Getting started is easy, Situnayake said; a developer makes a Tensor Flow Lite model and deploys and runs it on an edge device. Even if a developer doesn’t have a model, they can get the models from the TensorFlow Lite website, including sample apps. Situnayake showed some examples such as PoseNet to estimate a location of the body and limbs, and MobileBERT to tackle text understanding problems.

Furthermore, Situnayake pointed out that the new support library for TensorFlow Lite is available to simplify development by providing API’s for pre- and post-processing, and in the future auto-generation of code.

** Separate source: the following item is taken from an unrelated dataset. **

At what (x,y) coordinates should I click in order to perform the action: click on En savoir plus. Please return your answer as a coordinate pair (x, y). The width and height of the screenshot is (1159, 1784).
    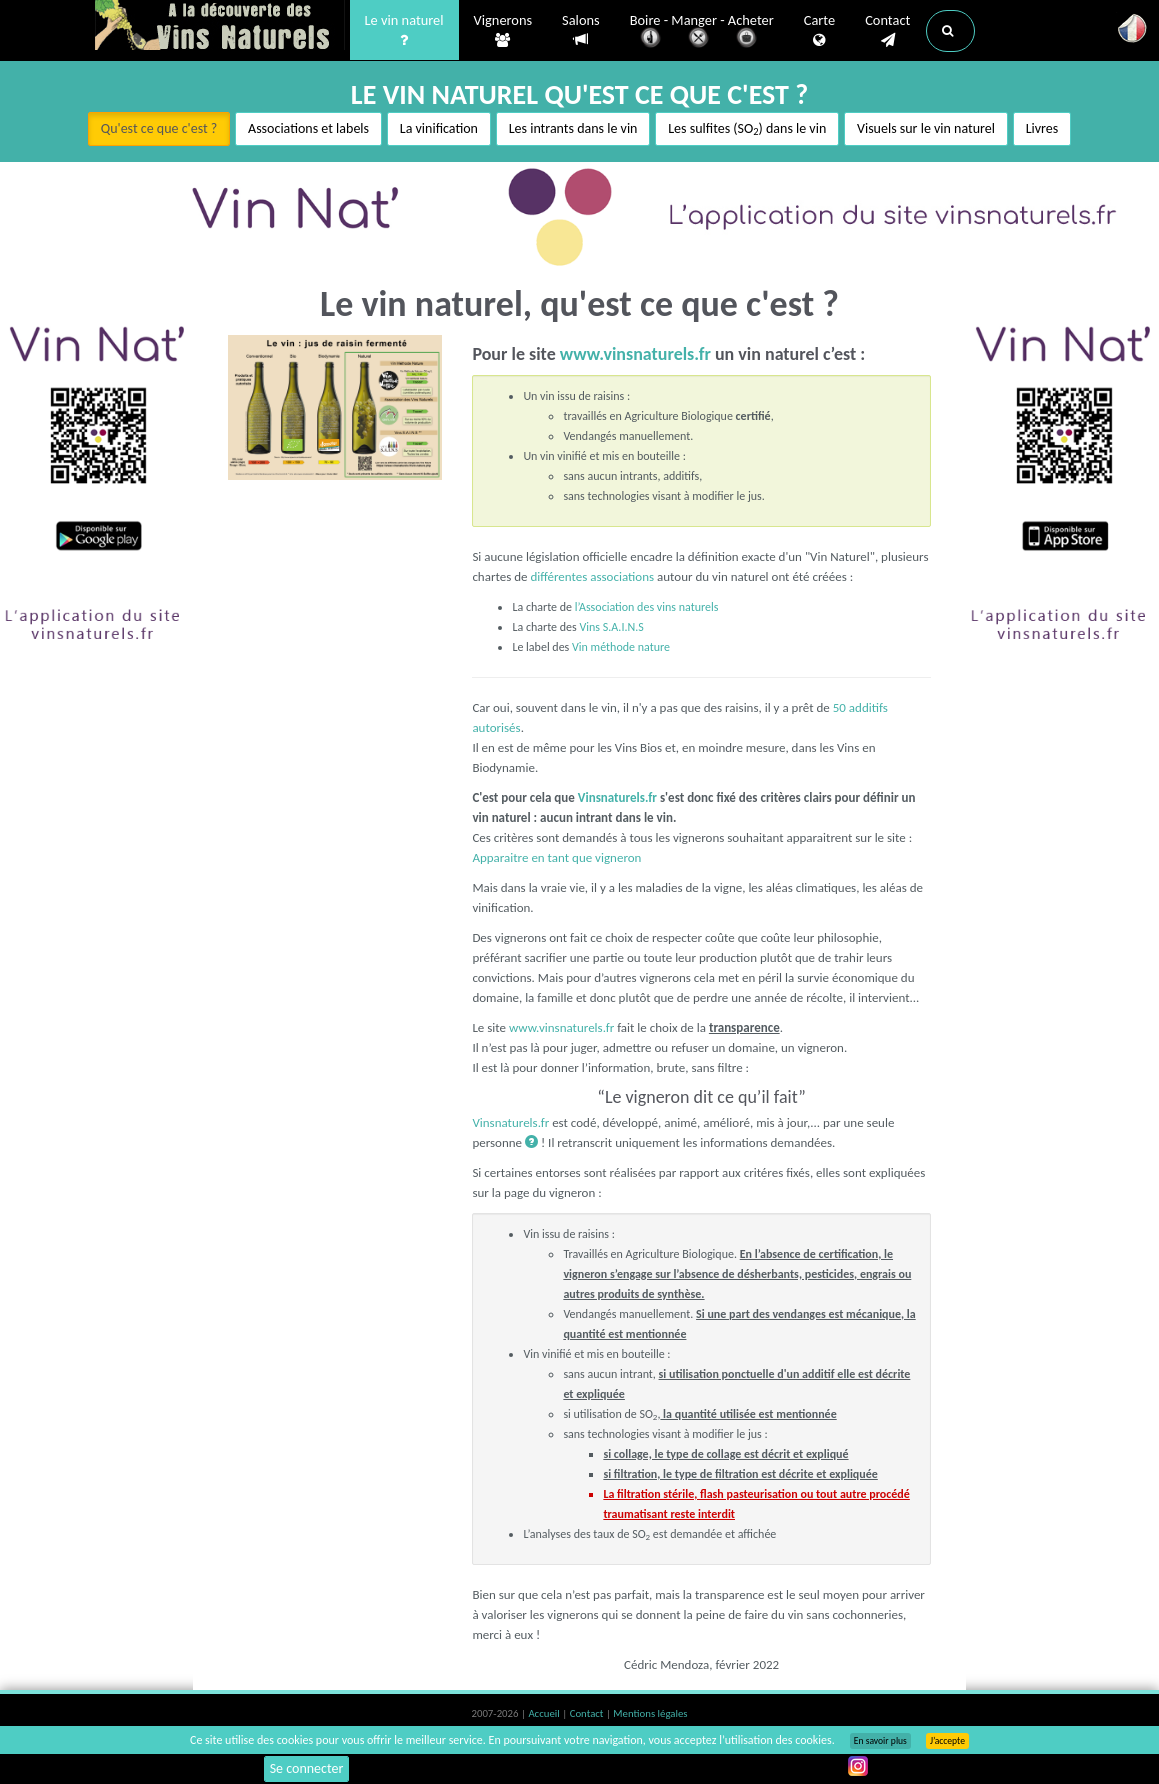     Looking at the image, I should click on (880, 1741).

He showed some code with and without using the supported library.

Also, Situnayake talked about microcontrollers -- small chipsets that do not offer an operating system, and provide only a small amount of memory, code space and compute power. TensorFlow Lite offers an efficient interpreter, which is optimized for the tiny microcontrollers to run machine learning models. Situnayake provided some use cases with the microcontrollers such as speech detection, person and gesture detection.

Lastly, Situnayake discussed making models perform well on the devices. TensorFlow offers tools and techniques for improving performance across various devices – varying from hardware accelerators to pruning technique.

Developers can learn more about TensorFlow Lite through an online course on Udacity if interested in inferences on iOS, Android and Raspberry Pi. For those interested more in the microcontroller side, there will be a book available soon that focuses on TinyML.

Additional information about Daniel Situnayake's QCon San-Francisco talk can be found on the conference website; the slides are available, and the video of the talk will be released on InfoQ over the coming months.